Water clarity is a major determinant of bass depth in winter. In clear lakes, bass can go extremely deep — 50 to 60 feet is not uncommon. In murky lakes, they'll be much shallower.
Since bass are sluggish, I'll use a slow presentation. In any season, I use search lures to find active bass. In winter, I prefer ones that draw strikes without moving fast. Suspending jerkbaits are my favorite winter artificials, if the water clarity is sufficient to use them (these lures don't work as well in very stained water). The fact that you can fish these lures in the same place for long periods of time makes them extremely deadly on suspending bass. Leadhead grubs also work great now; they probe vertical and fast sloping structure efficiently. The same goes for jigs, metal blade baits and spoons. I may fish a crankbait in the upper end of the winter temperature spectrum.
While searching out likely bass holding areas, I'll fish parallel to the structure; this keeps my lure deeper in the water column longer.
This generalized winter pattern applies to natural lakes and all reservoirs, but in rivers, it's important to fish areas with no current. A big hole in the river bottom, where current washes overhead, is a good spot for smallmouth. Largemouth like backwater areas with some depth to them, like close to a marina.
Bass begin moving from their deep winter haunts toward their eventual spawning areas. I fish the same type of vertical areas now as in winter, but they should be close to a flat area, because bass like to spawn on flat places in protected water. If I had been fishing bluffs in winter, I would now fish the ends of the bluffs, close to some shallower water.

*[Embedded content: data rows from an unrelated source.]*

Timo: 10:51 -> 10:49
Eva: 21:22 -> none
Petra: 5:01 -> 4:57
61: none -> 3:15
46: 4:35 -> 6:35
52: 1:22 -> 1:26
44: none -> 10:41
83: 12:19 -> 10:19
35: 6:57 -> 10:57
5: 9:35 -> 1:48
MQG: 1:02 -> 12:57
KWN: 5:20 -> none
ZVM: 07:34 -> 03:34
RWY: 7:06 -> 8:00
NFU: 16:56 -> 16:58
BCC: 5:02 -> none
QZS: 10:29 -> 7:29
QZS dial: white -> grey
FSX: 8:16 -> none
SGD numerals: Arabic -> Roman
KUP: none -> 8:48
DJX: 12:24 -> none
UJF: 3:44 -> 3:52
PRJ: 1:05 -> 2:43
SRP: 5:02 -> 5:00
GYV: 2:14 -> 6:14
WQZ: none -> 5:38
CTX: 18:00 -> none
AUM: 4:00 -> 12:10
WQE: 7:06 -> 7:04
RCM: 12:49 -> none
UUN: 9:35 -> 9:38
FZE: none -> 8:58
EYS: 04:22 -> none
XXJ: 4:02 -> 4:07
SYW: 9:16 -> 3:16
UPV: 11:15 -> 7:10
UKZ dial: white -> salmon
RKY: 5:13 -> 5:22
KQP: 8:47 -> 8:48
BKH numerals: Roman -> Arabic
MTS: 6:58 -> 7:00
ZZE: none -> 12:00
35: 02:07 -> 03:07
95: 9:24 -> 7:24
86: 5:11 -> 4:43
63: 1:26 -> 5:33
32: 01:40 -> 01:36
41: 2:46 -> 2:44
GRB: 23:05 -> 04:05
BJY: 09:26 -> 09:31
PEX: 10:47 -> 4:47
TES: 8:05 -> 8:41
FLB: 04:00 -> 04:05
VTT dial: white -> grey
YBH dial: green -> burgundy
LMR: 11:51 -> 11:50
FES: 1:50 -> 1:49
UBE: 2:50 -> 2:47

Northern banks are very important now because they're warmer than other areas on the lake. Avoid places hit by cold north winds.
Once the water hits 50 degrees, bass are definitely in a prespawn mode. Migration routes are important now in lakes and reservoirs. Bass will follow ditches, depth contours, tapering points and fallen trees on sloping banks toward shallower water.
If there's some stain to the water, a deep running crawfish pattern crankbait rooted along the bottom is strong now; bass feed heavily on crawfish emerging from hibernation during the late winter/early spring transition period. A slow rolled spinnerbait also works well. For combing large expanses of water, I love a lipless rattling crankbait like the Strike King Red Eye Shad, and I'll use this faster moving lure in the upper ranges of the prespawn temperature zone. I'll also continue to use a suspending jerkbait in clear water. Bass relate to cover such as stumps strongly now, especially in murky lakes; a jig-and-pig rules here.
I pick up my fishing pace considerably as the water hits around 52 degrees, and I may run down a bank while quickly throwing a Red Eye Shad or spinnerbait, then pause to pitch a jig when I come to a submerged log or brushpile.
Many bass will now be on flat, protected structure. Large expanses of shallow water are critical (10 feet or less on a lowland reservoir or natural lake, 8 to 20 feet deep on a highland reservoir). Look for areas on a contour map where the lines are spread far apart, not close together.
Not all bass spawn at once. Many will move onto their spawning beds around the new or full moon, or when the sun comes out after a long period of cloudy weather. At the same time many bass are spawning, others will be in a pre- or postspawn mode. Normally, the biggest bass are the first to spawn. You need to make a decision now as to which group of fish you'll target, because different approaches are required for each. Personally, I like to stay with prespawn bass as long as I can, because they're more aggressive and they'll weigh more.